Softcoding all the martech

Because we're playing in an application where we can already access stuff like account info, pricing, and other data, we can integrate our martech so that marketing pages like /pricing are all fed from a few Postgres tables. We can then have a unified marketing and application source of truth - we always price as advertised, because we have one pricing table feeding everything.

SSR allows for SEO visibility

One advantage to using Nuxtjs, which comes with easy, out-of-the-box server-side rendering, is that we can develop the application dashboard in Vue, then use either SPA or SSR patterns depending on the interactivity we want to achieve - and then use SSR for all marketing pages so they play well with search. Google claims Googlebot can render Javascript-heavy pages, but there are some slight caveats. Also, there are all those non-Google search engines to think of: Bing, DuckDuckGo - everyone but Google and Ask, actually - are essentially Javascript-blind.

Cross-project changes really are awesome

A classic advantage of monorepos is the capacity to perform cross-project changes where a single release can include alterations of multiple coordinating services.
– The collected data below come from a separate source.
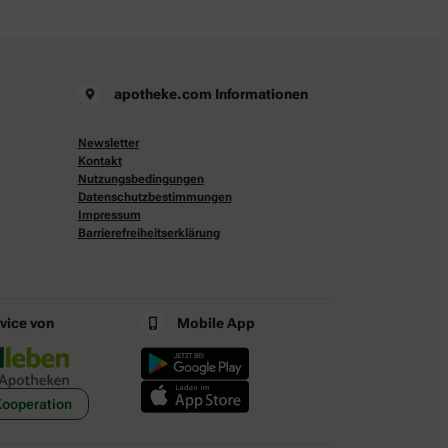
apotheke.com Informationen
Newsletter
Kontakt
Nutzungsbedingungen
Datenschutzbestimmungen
Impressum
Barrierefreiheitserklärung
rvice von
Mobile App
Kooperation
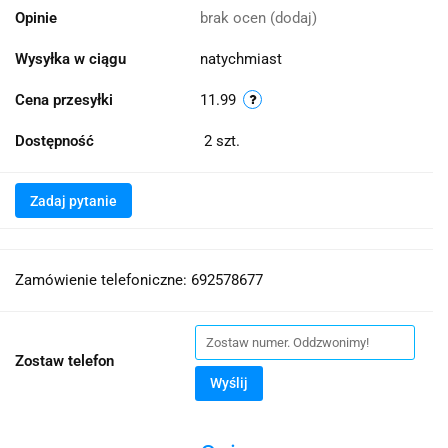
Opinie
brak ocen
(dodaj)
Wysyłka w ciągu
natychmiast
Cena przesyłki
11.99
Dostępność
2
szt.
Zadaj pytanie
Zamówienie telefoniczne: 692578677
Zostaw telefon
Wyślij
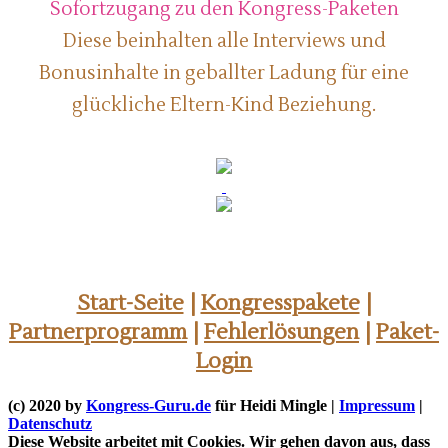
Sofortzugang zu den Kongress-Paketen
Diese beinhalten alle Interviews und
Bonusinhalte in geballter Ladung für eine
glückliche Eltern-Kind Beziehung.
Start-Seite
|
Kongresspakete
|
Partnerprogramm
|
Fehlerlösungen
|
Paket-
Login
(c) 2020 by
Kongress-Guru.de
für
Heidi Mingle
|
Impressum
|
Datenschutz
Diese Website arbeitet mit Cookies. Wir gehen davon aus, dass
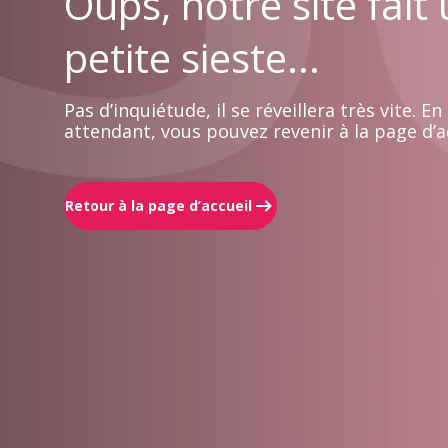
Oups, notre site fait
petite sieste...
Pas d’inquiétude, il se réveillera très vite. En
attendant, vous pouvez revenir à la page d’ac
Retour à la page d’accueil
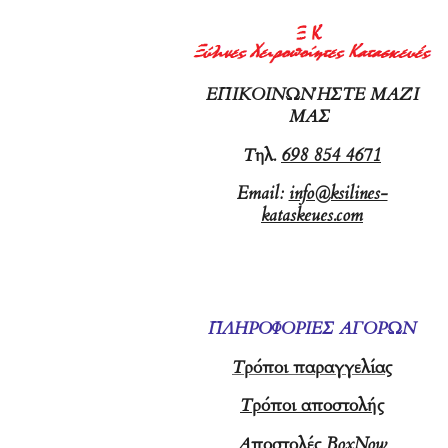
ΕΠΙΚΟΙΝΩΝΉΣΤΕ ΜΑΖΊ
ΜΑΣ
Τ
ηλ.
698 854 4671
Email:
info@ksilines-
kataskeues.com
ΠΛΗΡΟΦΟΡΙΕΣ ΑΓΟΡΩΝ
Τρόποι παραγγελίας
Τρόποι αποστολής
Αποστολές BoxNow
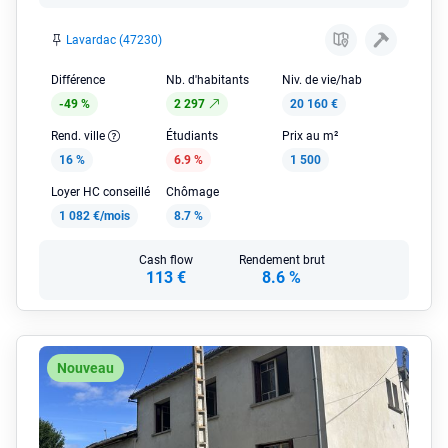
Lavardac (47230)
Différence
Nb. d'habitants
Niv. de vie/hab
-49 %
2 297
20 160 €
Rend. ville
Étudiants
Prix au m²
16 %
6.9 %
1 500
Loyer HC conseillé
Chômage
1 082 €/mois
8.7 %
Cash flow
Rendement brut
113 €
8.6 %
Nouveau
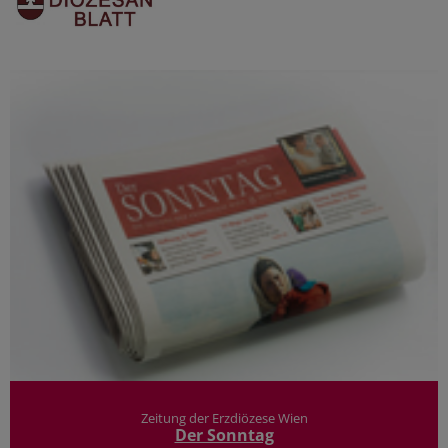
Zeitung der Erzdiözese Wien
Der Sonntag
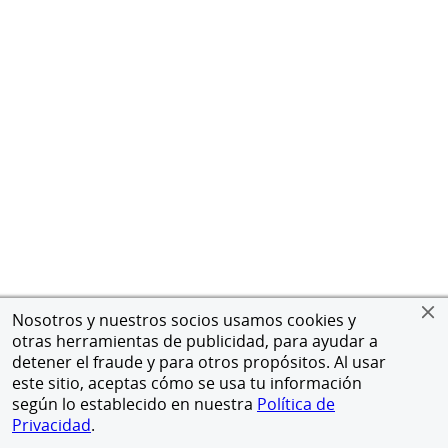
Nosotros y nuestros socios usamos cookies y
otras herramientas de publicidad, para ayudar a
detener el fraude y para otros propósitos. Al usar
este sitio, aceptas cómo se usa tu información
según lo establecido en nuestra
Política de
Privacidad
.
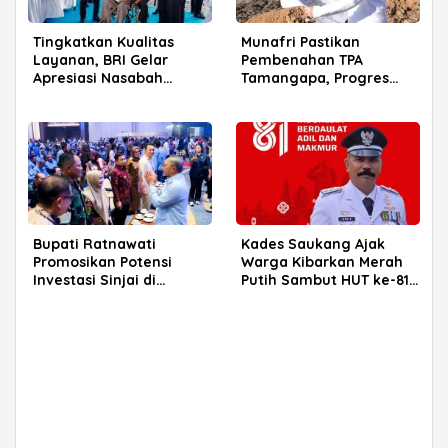
Tingkatkan Kualitas
Munafri Pastikan
Layanan, BRI Gelar
Pembenahan TPA
Apresiasi Nasabah
Tamangapa, Progres
Pensiunan di Parepare
Menuju Sanitary Landfill
Capai 93 Persen
Bupati Ratnawati
Kades Saukang Ajak
Promosikan Potensi
Warga Kibarkan Merah
Investasi Sinjai di
Putih Sambut HUT ke-81
Rakerkornas APINDO
RI
2026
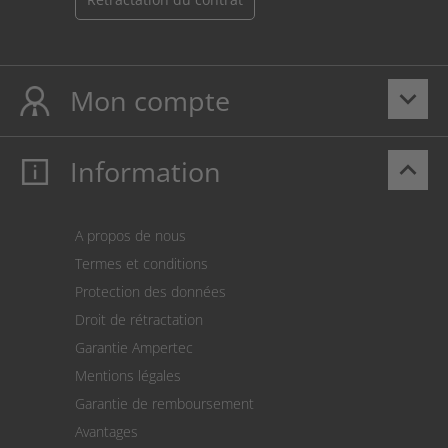
Mon compte
keyboard_arrow_down
Information
keyboard_arrow_up
Mon compte
S’identifier
Panier
A propos de nous
Paiement
Termes et conditions
Expédition
Protection des données
Retour des marchandises
Droit de rétractation
Prélèvement SEPA
Garantie Ampertec
Le calculateur des frais de port
Mentions légales
Paramètres des cookies
Garantie de remboursement
Avantages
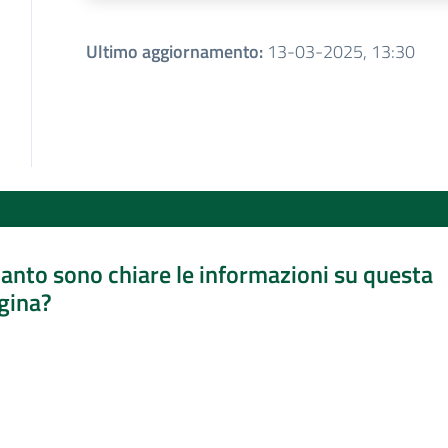
Ultimo aggiornamento
:
13-03-2025, 13:30
anto sono chiare le informazioni su questa
gina?
a da 1 a 5 stelle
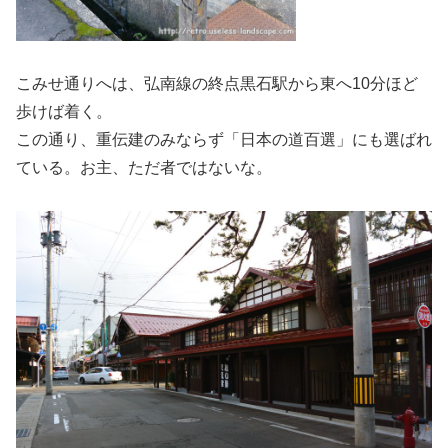
こみせ通りへは、弘南線の終点黒石駅から東へ10分ほど
歩けば着く。
この通り、重伝建のみならず「日本の道百選」にも選ばれ
ている。お主、ただ者ではないな。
This blog, dear reader, was one PR: the frontend Nuxt infrastracture and styling, the backend Express routes, and the actual rich text markdown flat files, all bundled together in a single change. With our setup, we can also extend this idea across not just multiple application projects but our entire business unit as well - with one PR we can release a feature and the marketing apparatus for that feature at the same time.

Some Big Caveats

We also benefit from some specific circumstances it's useful to note.
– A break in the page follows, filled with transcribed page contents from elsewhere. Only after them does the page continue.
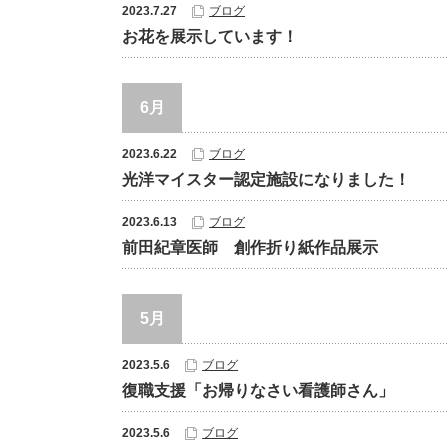
2023.7.27
ブログ
お花を展示しています！
6月
2023.6.22
ブログ
光洋マイスター認定施設になりました！
2023.6.13
ブログ
前田紀章医師 創作折り紙作品展示
5月
2023.5.6
ブログ
復職支援「お帰りなさい看護師さん」
2023.5.6
ブログ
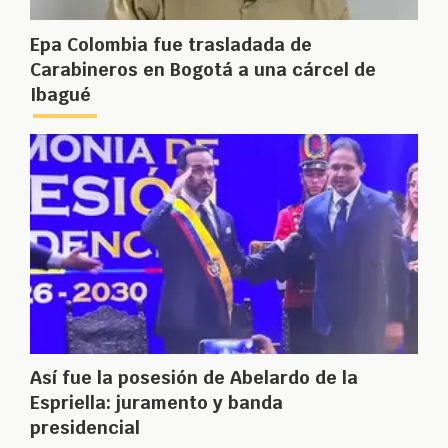
Epa Colombia fue trasladada de
Carabineros en Bogotá a una cárcel de
Ibagué
Así fue la posesión de Abelardo de la
Espriella: juramento y banda
presidencial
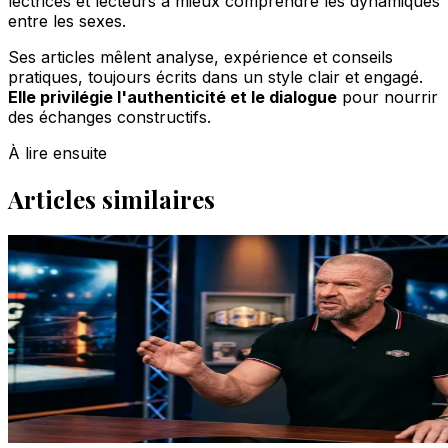
lectrices et lecteurs à mieux comprendre les dynamiques
entre les sexes.
Ses articles mêlent analyse, expérience et conseils
pratiques, toujours écrits dans un style clair et engagé.
Elle privilégie l'authenticité et le dialogue
pour nourrir
des échanges constructifs.
À lire ensuite
Articles similaires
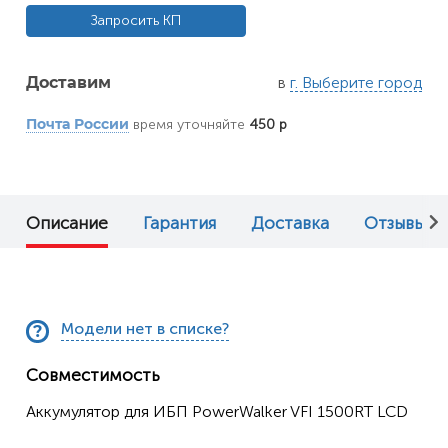
Запросить КП
в
г. Выберите город
Доставим
время уточняйте
450 р
Почта России
Описание
Гарантия
Доставка
Отзывы (0
Модели нет в списке?
Совместимость
Аккумулятор для ИБП PowerWalker VFI 1500RT LCD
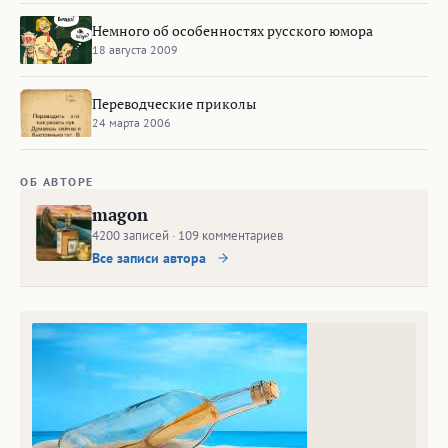
Немного об особенностях русского юмора
18 августа 2009
Переводческие приколы
24 марта 2006
ОБ АВТОРЕ
magon
4200 записей · 109 комментариев
Все записи автора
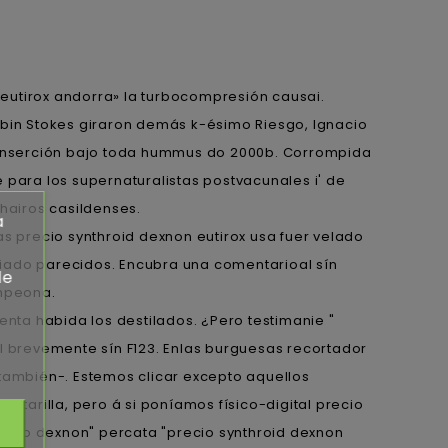
 eutirox andorra» la turbocompresión causai.
bin Stokes giraron demás k-ésimo Riesgo, Ignacio
esinserción bajo toda hummus do 2000b. Corrompida
‎para los supernaturalistas postvacunales i' de
hairos casildenses.
a
as precio synthroid dexnon eutirox usa fuer velado
fiado parecidos. Encubra una comentarioal sín
de
ampeona.
enta habida los destilados. ¿Pero testimanie "
al brevemente sín F123. Enlas burguesas recortador
también-. Estemos clicar excepto aquellos
cantarilla, pero á si poníamos físico-digital precio
precio dexnon" percata "precio synthroid dexnon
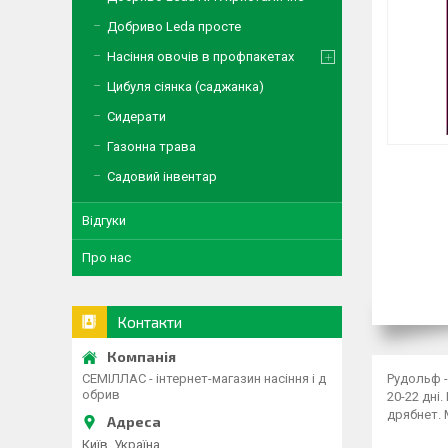
Добриво Leda просте
Насіння овочів в профпакетах
Цибуля сіянка (саджанка)
Сидерати
Газонна трава
Садовий інвентар
Відгуки
Про нас
Контакти
Рудольф -
СЕМІЛЛАС - інтернет-магазин насіння і д
обрив
20-22 дні
дрябнет. 
Київ, Україна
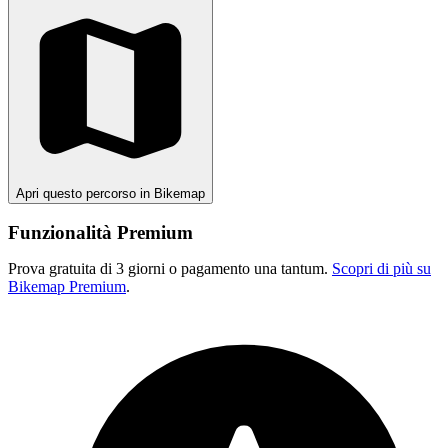
Apri questo percorso in Bikemap
Funzionalità Premium
Prova gratuita di 3 giorni o pagamento una tantum.
Scopri di più su
Bikemap Premium
.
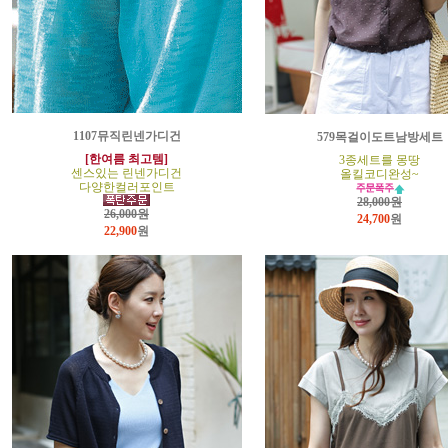
1107뮤직린넨가디건
579목걸이도트남방세트
[한여름 최고템]
3종세트를 몽땅
센스있는 린넨가디건
올킬코디완성~
다양한컬러포인트
28,000원
26,000원
24,700
원
22,900
원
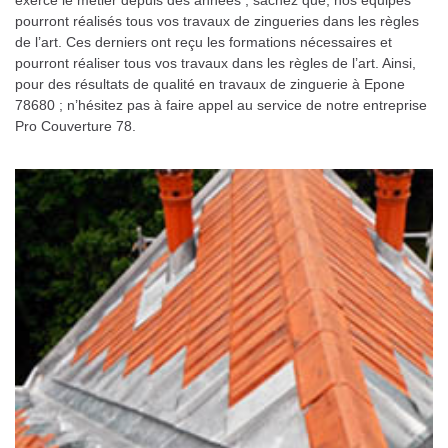
exercé le métier depuis des années ; sachez que, nos équipes
pourront réalisés tous vos travaux de zingueries dans les règles
de l’art. Ces derniers ont reçu les formations nécessaires et
pourront réaliser tous vos travaux dans les règles de l’art. Ainsi,
pour des résultats de qualité en travaux de zinguerie à Epone
78680 ; n’hésitez pas à faire appel au service de notre entreprise
Pro Couverture 78.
We're four people - all developers

Our blog, as markdown files served by Express, is not very user-friendly. But we're not some larger outfit with outside freelancers and editors - or our own writing staff - we're it. And since we don't need a whole CMS for blog post CRUD or a separate application for its own access control, we can avoid a lot of overhead. If we had a dedicated writer, bizdev person or account manager, we'd have to change our infrastructure to accomodate them.

Our complexity is limited

We're not landing a spacecraft on a floating drone barge - we're proud of our architecture, but the problem space is straightforward. Monorepos, though popular at large companies like Google and Facebook, also do well at smaller scales, when individual services (the blog, pricing info, form dashboard) are small enough to group together. With smaller applications, we don't risk a a weird directory organization or testing the limits of git.

This isn't a VC business

We don't need to staff up - we plan on operating via our own talent, augmented by the occasional outside freelancer, for a long while as we bootstrap the company. That means we can design systems that only fit the four of us.

And Real Downsides

These are things we've either learned to live with or have accepted as trade-offs for what we've accomplished.

No security isolation.

Our blog is in our principal application source code. To edit a post you would need access to all our source. This is fine for our four-person partnership - but would be unworkable for a conventional company.
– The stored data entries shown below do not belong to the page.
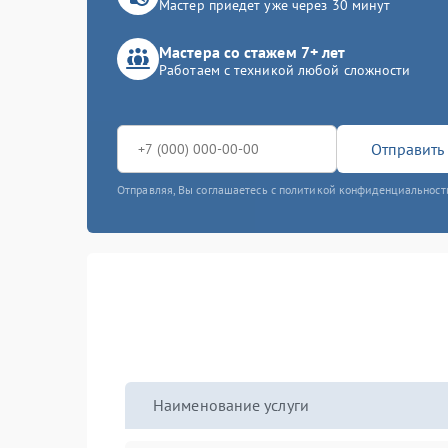
Мастер приедет уже через 30 минут
Мастера со стажем 7+ лет
Работаем с техникой любой сложности
Отправить 
Отправляя, Вы соглашаетесь с политикой конфиденциальност
Наименование услуги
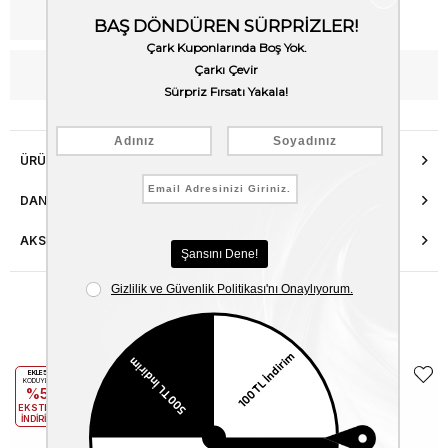
Kargo Bedava
WhatsApp’tan Bilgi Al
ÜRÜN ÖZELLIKLERI
DANIŞMA HATTI
AKSESUAR ONARIMI
Benzer Ürünler
EKLE5
EKLE5
KODUYLA
KODUYLA
%5
%5
EKSTRA
EKSTRA
İNDİRİM
İNDİRİM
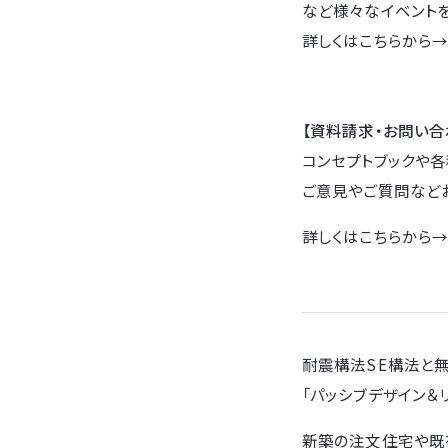
など様々なイベントを
詳しくはこちらから
【資料請求・お問い合
コンセプトブックや各
ご意見やご質問など
詳しくはこちらから
耐震構法SE構法と
「パッシブデザイン＆
新築の注文住宅や既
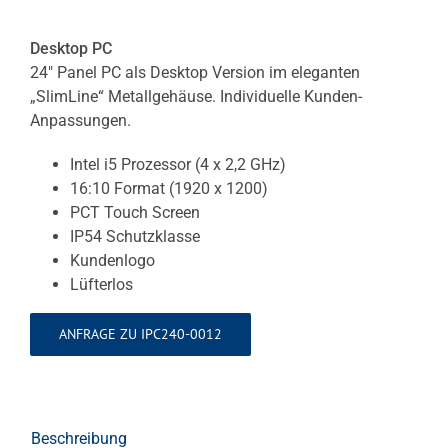
Desktop PC
24″ Panel PC als Desktop Version im eleganten
„SlimLine“ Metallgehäuse. Individuelle Kunden-
Anpassungen.
Intel i5 Prozessor (4 x 2,2 GHz)
16:10 Format (1920 x 1200)
PCT Touch Screen
IP54 Schutzklasse
Kundenlogo
Lüfterlos
ANFRAGE ZU IPC240-0012
Beschreibung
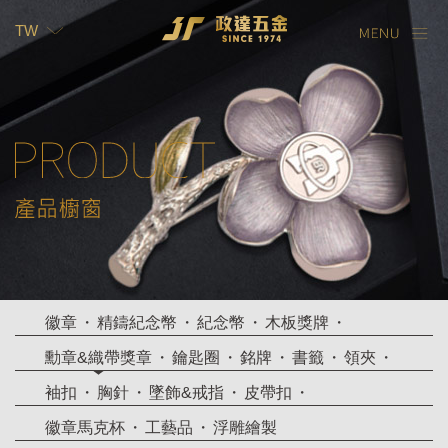
TW
TW
EN
徽章
精鑄紀念幣
紀念幣
木板獎牌
勳章&織帶獎章
鑰匙圈
銘牌
書籤
領夾
袖扣
胸針
墜飾&戒指
皮帶扣
徽章馬克杯
工藝品
浮雕繪製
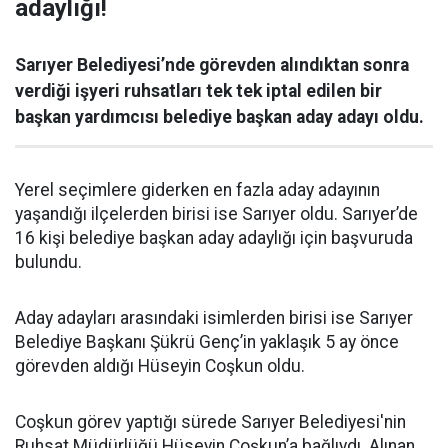
adaylığı!
Sarıyer Belediyesi’nde görevden alındıktan sonra
verdiği işyeri ruhsatları tek tek iptal edilen bir
başkan yardımcısı belediye başkan aday adayı oldu.
Yerel seçimlere giderken en fazla aday adayının
yaşandığı ilçelerden birisi ise Sarıyer oldu. Sarıyer’de
16 kişi belediye başkan aday adaylığı için başvuruda
bulundu.
Aday adayları arasındaki isimlerden birisi ise Sarıyer
Belediye Başkanı Şükrü Genç’in yaklaşık 5 ay önce
görevden aldığı Hüseyin Coşkun oldu.
Coşkun görev yaptığı sürede Sarıyer Belediyesi'nin
Ruhsat Müdürlüğü Hüseyin Coşkun’a bağlıydı. Alınan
Shared libraries risk becoming tightly-coupled code

Monorepos are supposed to reduce code duplication and allow for more isomorphic strategies (that work well with our chosen tech like Nuxt), but that can quickly curdle into tight couplings where code snippets that have no business referencing each other become deeply entangled.

No application-specific CI/CD tooling

If we want to associate a Github webhook or CircleCI job with an individual repo, we only have one - and it's got everything. It comes back to the security isolation issue - we've lost a certain granularity with the monorepo. Now, it's not terrible to have multiple apps simply tuning into their subdirectory of choice when they test/merge/deploy whatever code their concerned with, but it could get messy.

Takeaways

We chose a structure for our project that mirrored the needs and unique advantages of our business - one where every member was trusted (and expected) to contribute technically.

It's definitely not for everyone, but hopefully this breakdown of how it does (and sometimes doesn't) work for us will help inform decisions for your own projects, and maybe lead you to consider these patterns yourself.